Hu Ming, Qin Zhaohui S
Department of Biostatistics, Center for Statistical Genetics, School of Public Health, University of Michigan, Ann Arbor, Michigan, United States of America.
PLoS One. 2009;4(2):e4495. doi: 10.1371/journal.pone.0004495. Epub 2009 Feb 13.
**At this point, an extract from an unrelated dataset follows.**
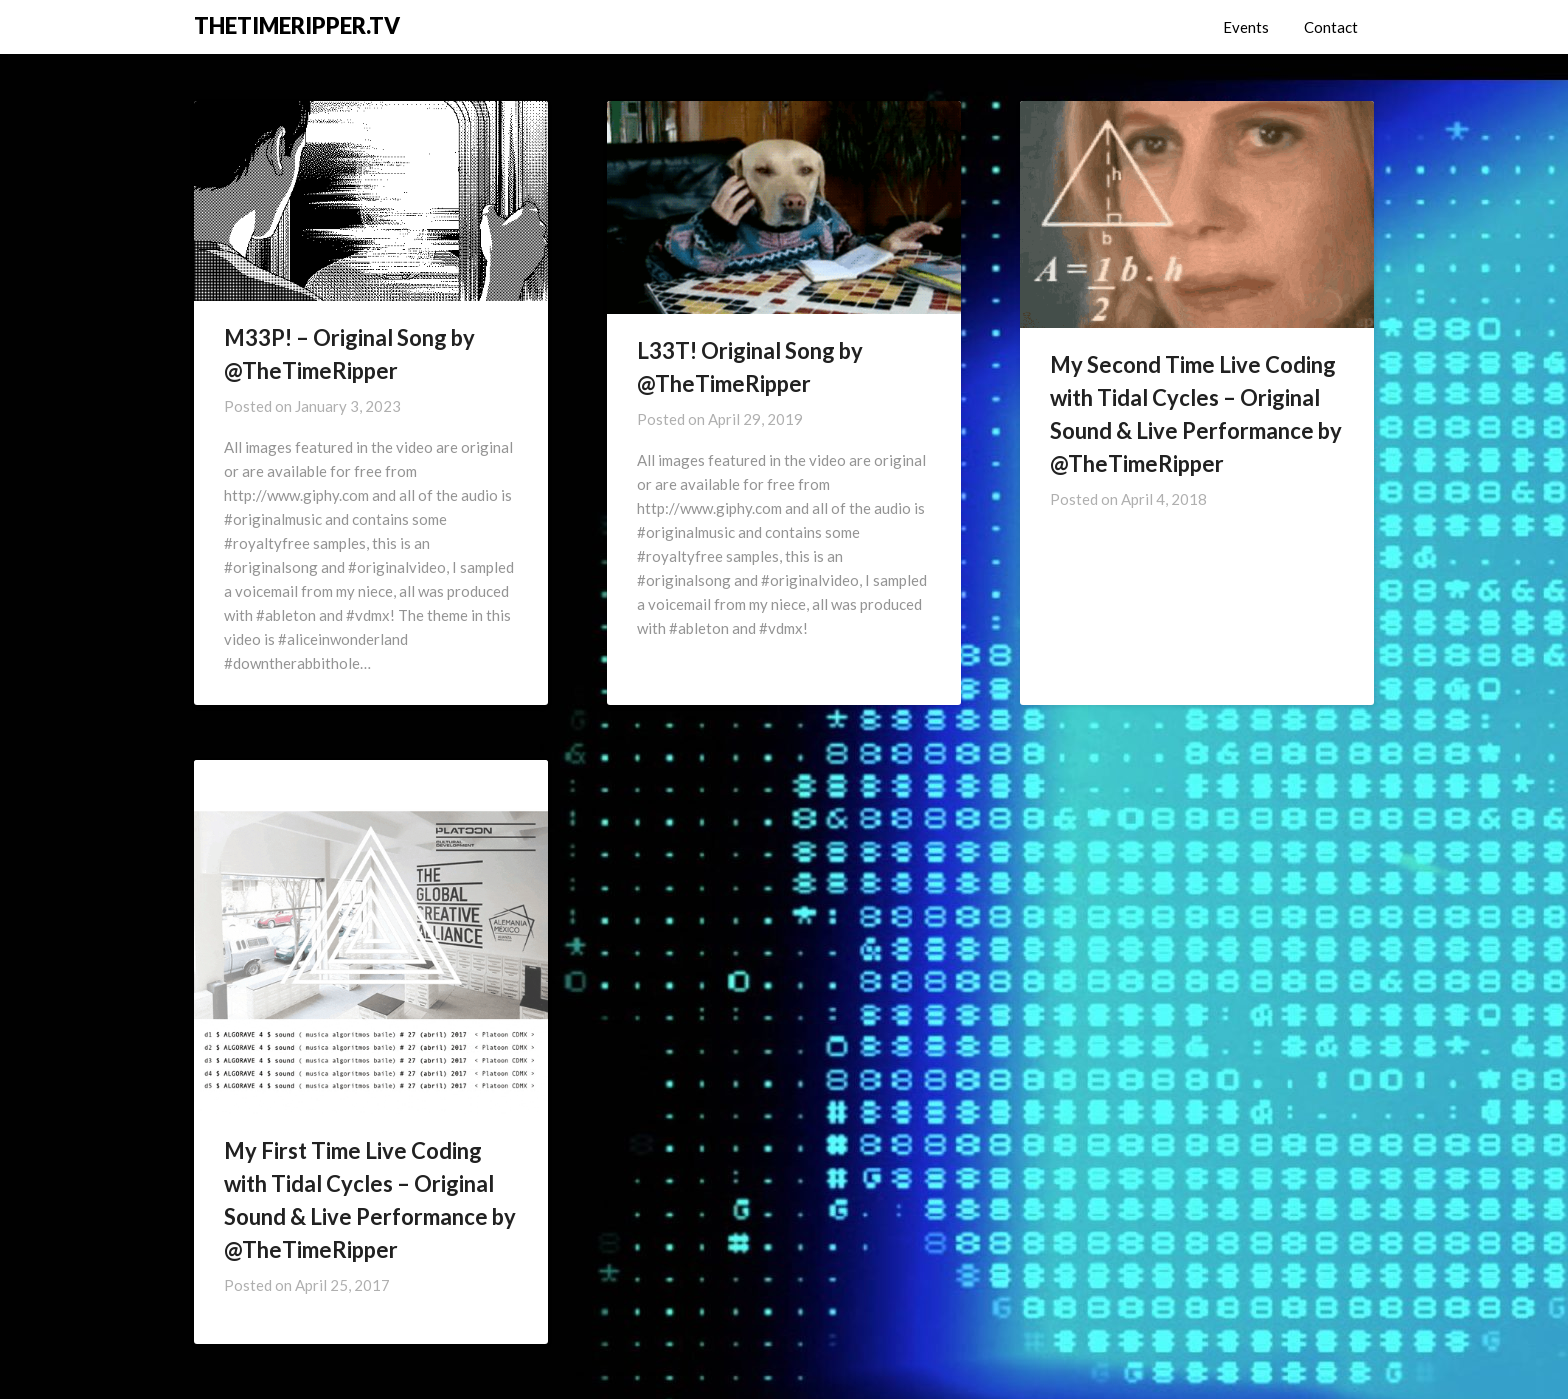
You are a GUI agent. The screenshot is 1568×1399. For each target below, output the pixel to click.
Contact (1331, 27)
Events (1246, 27)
In microarray gene expression data analysis, it is often of interest to identify genes that share similar expression profiles with a particular gene such as a key regulatory protein. Multiple studies have been conducted using various correlation measures to identify co-expressed genes. While working well for small datasets, the heterogeneity introduced from increased sample size inevitably reduces the sensitivity and specificity of these approaches. This is because most co-expression relationships do not extend to all experimental conditions. With the rapid increase in the size of microarray datasets, identifying functionally related genes from large and diverse microarray gene expression datasets is a key challenge. We develop a model-based gene expression query algorithm built under the Bayesian model selection framework. It is capable of detecting co-expression profiles under a subset of samples/experimental conditions. In addition, it allows linearly transformed expression patterns to be recognized and is robust against sporadic outliers in the data. Both features are critically important for increasing the power of identifying co-expressed genes in large scale gene expression datasets. Our simulation studies suggest that this method outperforms existing correlation coefficients or mutual information-based query tools. When we apply this new method to the Escherichia coli microarray compendium data, it identifies a majority of known regulons as well as novel potential target genes of numerous key transcription factors.
在微阵列基因表达数据分析中,人们常常希望识别出与特定基因(如关键调控蛋白)具有相似表达谱的基因。已经开展了多项研究,使用各种相关性度量来识别共表达基因。虽然这些方法在处理小数据集时效果良好,但样本量增加所引入的异质性不可避免地降低了这些方法的灵敏度和特异性。这是因为大多数共表达关系并不适用于所有实验条件。随着微阵列数据集规模的迅速增大,从庞大且多样的微阵列基因表达数据集中识别功能相关基因是一项关键挑战。我们开发了一种基于模型的基因表达查询算法,该算法构建于贝叶斯模型选择框架之下。它能够在一部分样本/实验条件下检测共表达谱。此外,它能够识别线性变换后的表达模式,并且对数据中的零星异常值具有鲁棒性。这两个特性对于提高在大规模基因表达数据集中识别共表达基因的能力至关重要。我们的模拟研究表明,该方法优于现有的基于相关系数或互信息的查询工具。当我们将这种新方法应用于大肠杆菌微阵列综合数据时,它识别出了大多数已知的调控子以及众多关键转录因子的新的潜在靶基因。